For a long time Fawn was silent. When she spoke again it was in a voice so soft I could hardly hear her. “In the month of the longest nights my little brother, Namah, became sick. Sores covered his face and his body. He grew hot as though a fire burned inside him. He spoke in dreams. On the fifth day he died.”

I remembered how Namah loved to trail after his father, Sanatuwa, and how his father had made him a small bow and arrows. I felt terrible.

The sadness stayed on Fawn’s face. It only went away when she told me, “My mother has had a baby. It is a boy. He has a little red mark on the back of his neck just like my brother Namah had. Papa says Namah’s soul has returned to us from
wojitchok,
the spirit land.”

“We are going to have a baby, too,” I told her. “Mama says it probably will be born in September. Papa says he’ll make me a little room all for myself in the loft of our cabin so the baby’s crying won’t keep me awake at night.”

Just then Mama came out to welcome Fawn. “How pretty you are,” she said to her. “You look like a princess. I’m going to get my sketchbook and draw your picture.” I hoped Fawn would let me try on her clothes someday. Then maybe Mama would draw a picture of me looking like a princess, too.

2

M
OST DAYS
Fawn worked in the cornfields or helped her mother sew and weave baskets. But whenever she could, she slipped away from the Indian camp to visit me. We went swimming in our pond, where the little minnows nibbled at our toes. We picked wild strawberries in June and wild raspberries in July. When Mama taught me my lessons, she taught Fawn too. Once Fawn brought a little deerskin pouch of colored beads and showed us how to embroider with them.

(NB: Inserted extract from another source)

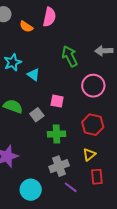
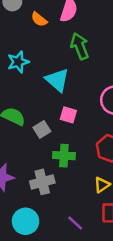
green arrow: (70, 56) -> (80, 46), moved
cyan triangle: (33, 75) -> (57, 80), moved, size x1.5
gray cross: (59, 166) -> (42, 182), moved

Fawn often came to see me, but I wasn’t
allowed to visit her. The Indian camp was five miles away. Papa said it was too far for me to go by myself. It wasn’t until the end of July, when two strangers knocked on our door, that I finally got to visit the camp.

The strangers said they were agents from the government. Papa invited them into our cabin. Mama gave them a drink of rhubarb juice. In the woods you were always hospitable to visitors. When there aren’t many houses, you have to stretch friendship hard to make it go around.

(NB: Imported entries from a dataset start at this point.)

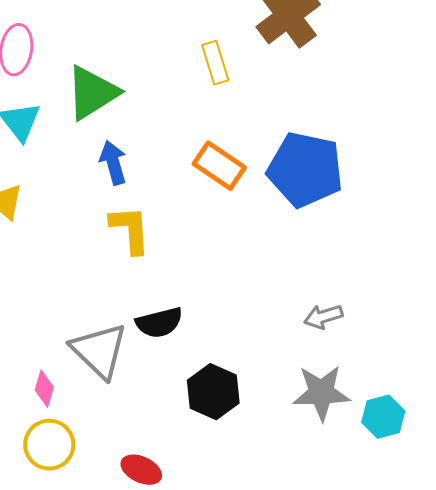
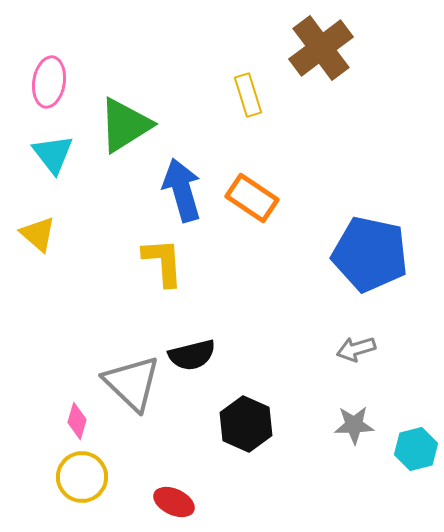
blue arrow: (113, 163) -> (182, 190), moved, size x1.4
blue pentagon: (305, 170) -> (370, 254), moved
gray star: (321, 393) -> (354, 425), size x0.7

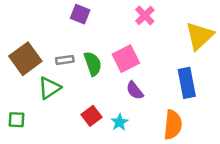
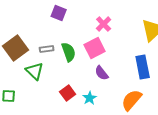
pink cross: (145, 15) -> (104, 24), moved
green triangle: (50, 88) -> (35, 71), turned -42
orange semicircle: (173, 125) -> (132, 100), turned -145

One agent had hay-colored hair and a hat that was too big for him. He was shy about taking the rhubarb juice. He kept looking around to see if we were watching him drink it, which made us watch. The other agent had black eyes and black whiskers and didn’t seem all that friendly. He drank his mug down all in one gulp. “Are there many Potawatomi Indians around here?” he wanted to know.

“Why do you ask?” Papa said.

“A lot of people think the Indians would
be better off away from the white men’s settlements. There’s wickedness goes on in towns that isn’t good for the Indians to see. Better to have them far from all that. There’s talk of sending them west across the Mississippi. They can have their own territory there. Someday there may even be an Indian state.”

Papa said, “If you’re talking of sending them someplace where men are always good and never sinful, I’m afraid you will have to wait for Heaven. When they talk of sending the Indians away, I think it is not the Indians’ welfare that people have in mind. It is the taking of the Indians’ land.”

“What if the Indians don’t wish to leave?” Mama asked. Her voice was angry.